Two recent executive surveys present divergent assessments of executive confidence in their organizations’ level of cyber risk preparedness.
The Cyber Risk in Advanced Manufacturing report, surveyed 225 participants and included 35 executive interviews. The report, conducted by Deloitte and the Manufacturer’s Alliance for Productivity and Innovation (MAPI), found that nearly half of executives lack confidence in their organizations’ level of protection from external threats.
As the manufacturing industry navigates digital transformation and new operational models that increasingly rely on connected products, the study highlighted several cybersecurity themes. The emerging themes include executive and board level engagement, talent and human capital, intellectual property, industrial control systems (ICS), connected products, and industrial ecosystems.
The survey emphasized risks facing connected industrial control systems. ICS operators received an urgent reminder of critical cyber vulnerabilities last week after a ransomware attack on the Colonial Pipeline last Friday caused the company to halt all pipeline operations.

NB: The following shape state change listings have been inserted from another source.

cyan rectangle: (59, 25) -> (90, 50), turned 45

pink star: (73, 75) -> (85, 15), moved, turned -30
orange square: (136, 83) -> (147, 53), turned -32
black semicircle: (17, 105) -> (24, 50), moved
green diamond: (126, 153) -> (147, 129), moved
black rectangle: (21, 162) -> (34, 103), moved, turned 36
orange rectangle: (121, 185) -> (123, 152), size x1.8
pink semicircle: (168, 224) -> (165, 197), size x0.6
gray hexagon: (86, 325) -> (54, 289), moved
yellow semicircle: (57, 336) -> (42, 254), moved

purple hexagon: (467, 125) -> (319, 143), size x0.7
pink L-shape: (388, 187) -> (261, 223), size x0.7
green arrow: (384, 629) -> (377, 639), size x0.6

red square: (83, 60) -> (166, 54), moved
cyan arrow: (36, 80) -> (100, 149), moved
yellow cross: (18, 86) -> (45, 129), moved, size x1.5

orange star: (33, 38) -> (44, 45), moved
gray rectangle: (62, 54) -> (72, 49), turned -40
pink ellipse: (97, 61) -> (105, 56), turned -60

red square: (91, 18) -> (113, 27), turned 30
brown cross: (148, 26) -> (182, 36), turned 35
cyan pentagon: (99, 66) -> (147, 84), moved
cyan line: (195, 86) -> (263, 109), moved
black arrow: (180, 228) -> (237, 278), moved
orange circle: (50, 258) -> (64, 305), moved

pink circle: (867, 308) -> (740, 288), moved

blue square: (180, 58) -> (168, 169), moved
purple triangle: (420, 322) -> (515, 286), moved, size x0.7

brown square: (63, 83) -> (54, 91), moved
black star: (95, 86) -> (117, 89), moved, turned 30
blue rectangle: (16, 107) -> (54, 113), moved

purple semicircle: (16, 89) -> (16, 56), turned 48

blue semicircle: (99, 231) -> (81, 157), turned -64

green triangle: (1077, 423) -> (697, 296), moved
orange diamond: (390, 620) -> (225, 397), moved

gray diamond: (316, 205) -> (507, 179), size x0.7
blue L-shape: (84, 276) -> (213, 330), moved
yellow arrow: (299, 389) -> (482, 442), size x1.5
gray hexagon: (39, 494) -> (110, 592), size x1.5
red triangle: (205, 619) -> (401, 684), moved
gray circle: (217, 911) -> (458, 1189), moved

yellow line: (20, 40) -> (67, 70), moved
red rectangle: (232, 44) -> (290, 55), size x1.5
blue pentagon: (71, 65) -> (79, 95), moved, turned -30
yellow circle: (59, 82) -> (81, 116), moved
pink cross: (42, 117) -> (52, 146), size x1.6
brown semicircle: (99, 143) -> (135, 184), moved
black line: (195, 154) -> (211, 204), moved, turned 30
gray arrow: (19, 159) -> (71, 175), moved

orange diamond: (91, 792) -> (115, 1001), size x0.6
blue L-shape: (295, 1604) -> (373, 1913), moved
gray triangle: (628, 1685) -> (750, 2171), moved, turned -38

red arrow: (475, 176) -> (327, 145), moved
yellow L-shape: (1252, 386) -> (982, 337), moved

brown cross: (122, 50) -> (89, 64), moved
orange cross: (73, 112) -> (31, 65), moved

In the Middle Market Business Index Special Report on Cybersecurity, RSM US LLP collaborated with the U.S. Chamber of Commerce to assess cybersecurity perspectives of 400 mid-market executives. In contrast to Deloitte’s survey, RSM’s mid-market report showed that 93 percent of executives were confident in their organization’s ability to safeguard customer data. Yet, more than a fifth of the respondents indicated their companies experienced a data breach in the past year. RSM US also identified concerning cybersecurity trends, which included incomplete information, cyber insurance concerns, ransomware, GDPR noncompliance, and secondary controls.
Despite these differences in study findings, there are steps that executives need to be taking regardless of their confidence levels in their company. Deloitte encourages leaders to set the right cybersecurity tone, assess risk broadly, socialize the risk profile, build in security, consider data an asset, assess third-party risks, be vigilant with monitoring, always be prepared, clarify organizational responsibilities, and drive increased awareness.
With these steps, executives will be able to better protect their organizations from cyberattacks and potentially improve confidence levels. These studies conducted by Deloitte US and RSM US have allowed executives a look into where problems still arise in cybersecurity and how their companies can avoid them.